Il n'y a pas de blocage mais un processus interne au PS qui s'achève. Les discussions avec Place publique devraient aboutir dans les prochains jours.

Carole Delga, vous a écrit une lettre pour dénoncer le « manque d'ouverture territoriale » de votre liste et le « jeu des arrangements internes ». Que lui répondez-vous ?

D'abord, je me félicite du fait que le regard d'un certain nombre de socialistes ait changé sur Raphaël. Lorsque j'ai fait ce choix en 2019, il était loin d'être aussi unanime. S'agissant des reproches faits à la liste, je crains qu'ils ne viennent habiller de vertu une triviale revendication de places. Sur les 12 premiers colistiers, deux sont Parisiens. C'est juste impossible de mettre 100 départements dans les 12 premières places. Je comprends qu'il y ait des frustrations. Mais on ne fait pas entrer 100 litres d'eau dans une bouteille de 1 litre. Les militants socialistes l'ont bien compris et l'ont manifesté en votant à plus de 80 % pour la liste conduite par Raphaël. Maintenant, en campagne !

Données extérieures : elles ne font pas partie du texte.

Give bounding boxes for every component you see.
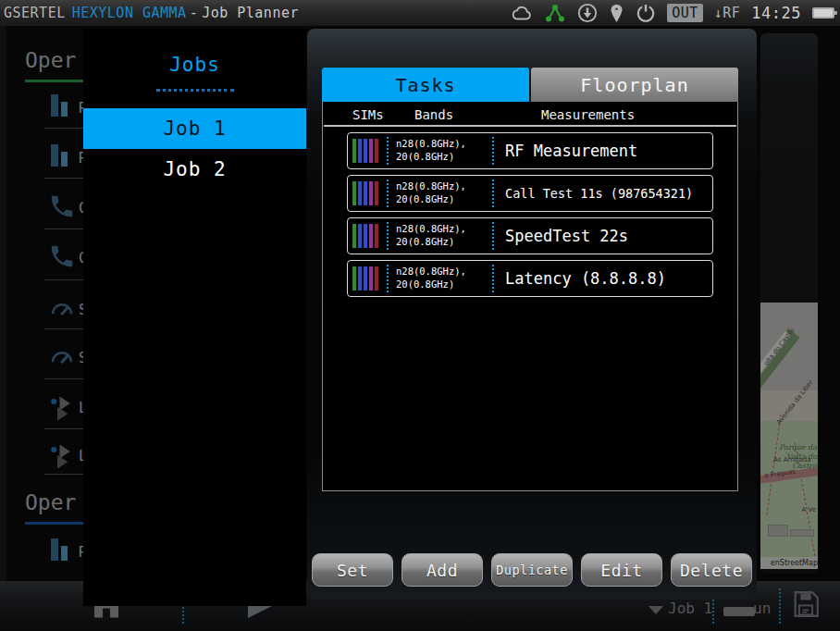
band-cell: n28(0.8GHz), 20(0.8GHz) xyxy=(392,223,488,248)
band-cell: n28(0.8GHz), 20(0.8GHz) xyxy=(392,266,488,291)
sim-bars-icon xyxy=(352,181,378,205)
statusbar-indicators: OUT ↓RF 14:25 xyxy=(511,3,840,23)
job-label: Job 1 xyxy=(163,118,226,140)
table-header: SIMs Bands Measurements xyxy=(323,102,737,127)
status-bar: GSERTEL HEXYLON GAMMA - Job Planner OUT … xyxy=(0,0,840,26)
measurement-cell: RF Measurement xyxy=(498,142,637,160)
add-button[interactable]: Add xyxy=(401,553,483,587)
band-line: n28(0.8GHz), xyxy=(396,180,488,193)
cell-separator xyxy=(387,265,389,292)
tab-label: Tasks xyxy=(395,74,455,96)
band-line: n28(0.8GHz), xyxy=(396,138,488,151)
task-list: n28(0.8GHz), 20(0.8GHz) RF Measurement n… xyxy=(323,127,737,297)
download-circle-icon xyxy=(577,3,598,23)
measurement-cell: Latency (8.8.8.8) xyxy=(498,269,666,288)
column-header-sims: SIMs xyxy=(352,107,384,122)
jobs-list: Job 1 Job 2 xyxy=(83,108,306,190)
band-cell: n28(0.8GHz), 20(0.8GHz) xyxy=(392,180,488,205)
cell-separator xyxy=(387,222,389,250)
task-row[interactable]: n28(0.8GHz), 20(0.8GHz) RF Measurement xyxy=(347,132,713,169)
job-list-item[interactable]: Job 1 xyxy=(83,108,306,149)
task-row[interactable]: n28(0.8GHz), 20(0.8GHz) Call Test 11s (9… xyxy=(347,175,713,212)
band-line: 20(0.8GHz) xyxy=(396,236,488,249)
job-list-item[interactable]: Job 2 xyxy=(83,149,306,190)
band-line: 20(0.8GHz) xyxy=(396,278,488,291)
tasks-panel: SIMs Bands Measurements n28(0.8GHz), 20(… xyxy=(322,102,738,491)
sim-bars-icon xyxy=(352,224,378,248)
cell-separator xyxy=(387,179,389,207)
tab-label: Floorplan xyxy=(580,74,688,96)
job-label: Job 2 xyxy=(163,158,226,180)
jobs-popup: Jobs Job 1 Job 2 xyxy=(83,29,306,606)
jobs-popup-title: Jobs xyxy=(83,54,306,76)
band-line: 20(0.8GHz) xyxy=(396,193,488,206)
model-label: HEXYLON GAMMA xyxy=(72,5,187,21)
duplicate-button[interactable]: Duplicate xyxy=(491,553,573,587)
cell-separator xyxy=(492,265,494,292)
clock: 14:25 xyxy=(751,4,801,22)
measurement-cell: Call Test 11s (987654321) xyxy=(498,186,693,201)
band-line: n28(0.8GHz), xyxy=(396,266,488,278)
tab-floorplan[interactable]: Floorplan xyxy=(531,68,738,102)
cloud-icon xyxy=(511,5,533,21)
network-nodes-icon xyxy=(544,3,566,23)
band-line: 20(0.8GHz) xyxy=(396,151,488,164)
task-row[interactable]: n28(0.8GHz), 20(0.8GHz) SpeedTest 22s xyxy=(347,217,713,254)
brand-label: GSERTEL xyxy=(4,5,66,21)
screen: GSERTEL HEXYLON GAMMA - Job Planner OUT … xyxy=(0,0,840,631)
out-badge: OUT xyxy=(667,4,703,22)
column-header-measurements: Measurements xyxy=(541,107,635,122)
delete-button[interactable]: Delete xyxy=(671,553,752,587)
location-pin-icon xyxy=(609,4,624,23)
battery-icon xyxy=(812,7,834,19)
tab-bar: Tasks Floorplan xyxy=(322,68,738,102)
title-separator: - xyxy=(190,5,199,21)
cell-separator xyxy=(492,137,494,165)
edit-button[interactable]: Edit xyxy=(581,553,662,587)
sim-bars-icon xyxy=(352,266,378,291)
rf-indicator: ↓RF xyxy=(714,5,741,21)
cell-separator xyxy=(492,179,494,207)
sim-bars-icon xyxy=(352,139,378,163)
dialog-button-bar: Set Add Duplicate Edit Delete xyxy=(307,553,757,587)
measurement-cell: SpeedTest 22s xyxy=(498,227,628,245)
statusbar-title-group: GSERTEL HEXYLON GAMMA - Job Planner xyxy=(0,5,299,21)
jobs-title-underline xyxy=(156,89,234,92)
header-underline xyxy=(324,125,736,127)
band-line: n28(0.8GHz), xyxy=(396,223,488,236)
power-icon xyxy=(636,3,656,23)
band-cell: n28(0.8GHz), 20(0.8GHz) xyxy=(392,138,488,163)
page-title: Job Planner xyxy=(202,5,299,21)
job-planner-dialog: Tasks Floorplan SIMs Bands Measurements … xyxy=(307,29,757,600)
cell-separator xyxy=(492,222,494,250)
tab-tasks[interactable]: Tasks xyxy=(322,68,529,102)
set-button[interactable]: Set xyxy=(312,553,393,587)
cell-separator xyxy=(387,137,389,165)
task-row[interactable]: n28(0.8GHz), 20(0.8GHz) Latency (8.8.8.8… xyxy=(347,260,713,297)
column-header-bands: Bands xyxy=(414,107,453,122)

Raphaël Glucksmann porte un discours anti-Mélenchon. N'est-ce pas problématique dans la perspective d'un rassemblement de la gauche pour 2027 ?

Si Raphaël Glucksmann avait été de ceux qui prônent les gauches irréconciliables, il n'aurait pas été notre candidat. Mais il y a un désaccord de fond avec le leader de La France insoumise sur nos visions respectives de l'Europe. Désaccord qui existait déjà quand nous avions signé l'accord de la Nupes. Nous avions dépassé facilement ces contradictions, car l'hypothèse d'une victoire aurait conduit à une cohabitation. Et Jean-Luc Mélenchon avait publiquement annoncé qu'il ne viendrait pas en contradiction avec le chef de l'État sur les questions européennes et internationales, y compris sur la question sensible de l'Otan.

La gauche part divisée à ces élections. Que dites-vous à vos partenaires ?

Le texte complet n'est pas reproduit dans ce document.